I started playing the trumpet in the fifth grade and began playing professionally in high school. I studied formally with Pittsburgh Symphony trumpeters Charles Hois, Roger Sherman and Frank Ostrowski, and briefly with New York city freelance artist Bob McCoy, formerly of the Doc Severinsen-led Tonight Show band.
I discovered Miles Davis while playing in my high school big band. The first Davis album I heard was the incendiary On the Corner; frankly, I have not been the same since. Shortly thereafter, I heard him perform in Pittsburgh at the old Syria Mosque with his Agharta band, opening for Herbie Hancock's Chameleon-era Headhunters band. At the same time, I was heavily into Jimi Hendrix, Black Sabbath and Led Zeppelin, and discovering Stravinsky, Bartok, Subotnick, Messiaen, and Basie, etc. From Davis and Hendrix I realized that an electric guitar/trumpet was nothing more than an amplified acoustic instrument, so I began to imagine how I could do it.
I eventually ended up traveling, playing nearly every night for about eight years in a series of funk and fusion bands, and even played for several months in Atlantic City casinos! This experience led me into theTower of Power, Earth Wind and Fire, and early Prince and Cameo. At this time I started using the electric (amplifed acoustic) trumpet through a wah pedal for soloing.
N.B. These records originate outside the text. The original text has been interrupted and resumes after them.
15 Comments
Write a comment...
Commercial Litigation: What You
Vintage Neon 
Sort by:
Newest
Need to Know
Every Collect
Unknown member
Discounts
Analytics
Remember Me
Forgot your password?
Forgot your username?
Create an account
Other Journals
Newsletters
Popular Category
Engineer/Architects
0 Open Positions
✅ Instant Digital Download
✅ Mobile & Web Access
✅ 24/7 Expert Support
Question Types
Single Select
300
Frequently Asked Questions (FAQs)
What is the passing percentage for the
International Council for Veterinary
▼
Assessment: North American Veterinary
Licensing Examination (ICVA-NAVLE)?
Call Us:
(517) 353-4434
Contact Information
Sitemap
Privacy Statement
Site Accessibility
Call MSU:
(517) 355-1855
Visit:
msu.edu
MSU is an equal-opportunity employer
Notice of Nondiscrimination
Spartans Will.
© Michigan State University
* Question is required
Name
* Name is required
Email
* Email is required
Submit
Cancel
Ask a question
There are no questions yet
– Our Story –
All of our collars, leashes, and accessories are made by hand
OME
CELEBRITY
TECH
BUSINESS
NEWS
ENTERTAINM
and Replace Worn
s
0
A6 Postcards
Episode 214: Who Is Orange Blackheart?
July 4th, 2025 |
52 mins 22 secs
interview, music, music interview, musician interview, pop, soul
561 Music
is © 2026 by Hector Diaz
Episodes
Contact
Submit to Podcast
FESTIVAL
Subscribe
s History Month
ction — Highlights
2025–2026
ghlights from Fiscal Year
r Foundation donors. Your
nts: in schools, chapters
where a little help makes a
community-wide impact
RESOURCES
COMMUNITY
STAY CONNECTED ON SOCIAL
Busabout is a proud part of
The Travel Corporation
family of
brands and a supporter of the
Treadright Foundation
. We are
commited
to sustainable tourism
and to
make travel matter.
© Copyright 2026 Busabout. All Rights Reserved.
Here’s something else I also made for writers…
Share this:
After leaving the road, I attended Carnegie Mellon University where I earned my B.F.A. in composition. I continued playing trumpet professionally in Pittsburgh and for school ensembles, and started composing electroacoustic pieces with processed trumpet. At Carnegie Mellon, I met Roger Dannenberg, who introduced me to his MIDI trumpet interface. After C.M.U., I went to the Eastman School of Music to pursue an M.A. in composition. At Eastman, I discovered that (electric)trumpeter/composer Jon Hassell was an alum with a Masters in composition. I continued composing electroacoustic works with processed and now MIDI trumpet, and started recording and performing with colleagues Michael Demurga (Spleenclutch), David Rogers (In Your Ear festival) and Brannon Hungness and John Bergstrom's Oblivion Ensemble. After an epiphany of sorts, I concluded I should more seriously embrace my passion for the MIDI/Electric trumpet.
I then entered the Ph.D. program in composition and music theory at the University of Michigan. One of the first faculty members I met was Stephen Rush, who invited me to join his Digital Music Ensemble. D.M.E. enabled me to compose and perform with electronic instruments and performers; that year we performed and recorded with Blue Gene Tyranny. I also met Ed Sarath, the Director of Jazz Studies, and joined his Creative Arts Orchestra, an improvising orchestra. The following year we performed with Gregg Bendian at the Knitting Factory. I continued to compose electroacoustic works with processed and MIDI trumpet and co-founded the amazing Maschina, a four-piece rock/funk/prog/punk/glam/jazz band that was spawned by C.A.O. Maschina extensively toured the region with great success, played the Knitting Factory several times and eventually re-located to Chicago for one year before flaming out. For me, Maschina embodied a dream that started when I heard On the Corner: to form a rock band that created and performed music of the highest caliber, while replacing the traditional guitar and keyboard parts with electric trumpet; it worked ecstatically. Post Maschina, Alana Rocklin and I performed and recorded with The All Rectangle, a then Chicago-based trio playing a jazz/electronica/drum 'n bass hybrid.
For many years I performed--acoustic and electric--with Stephen Rush and Quartex at the Canterbury House, the Episcopal ministry on the University of Michigan campus. We've performed for Archbishop Desmond Tutu in Houston, Texas, with Pauline Oliveros at her Deep Listening Space in Kingston, NY,, and with Hans Roedelius at the Detroit Institute of Art. We explored the music of Ornette Coleman, Sun Ra, Miles Davis, Sonny Sharrock, Bill Frisell, and our own, in a liturgical setting known as the Jazz Mass, which continues to this day.
I recently completed the solo recording This Electric Trumpet comprised of polyrhythmic/metric, turntable-based drum loops and e-trumpet: only. My most recent band is a trio of myself, cellist Katri Ervamaa and percussionist Michael Gould. We're called E3Q and our public debut was for Edgefest 2005 at The Firefly club in Ann Arbor. My current e-trumpet setup now foregoes foot pedal processing and has moved entirely to a laptop. I avoided moving to a laptop for years because, you know, everybody was doing it, but I'm convinced now that software is infinitely more flexible, vast. amd ergonomic. So, now I'm running live into Logic and MAX/MSP, and hope to explore Lisa sometime soon. My second solo album, This Bionic Trumpet, is now released and available via download from all the major outlets.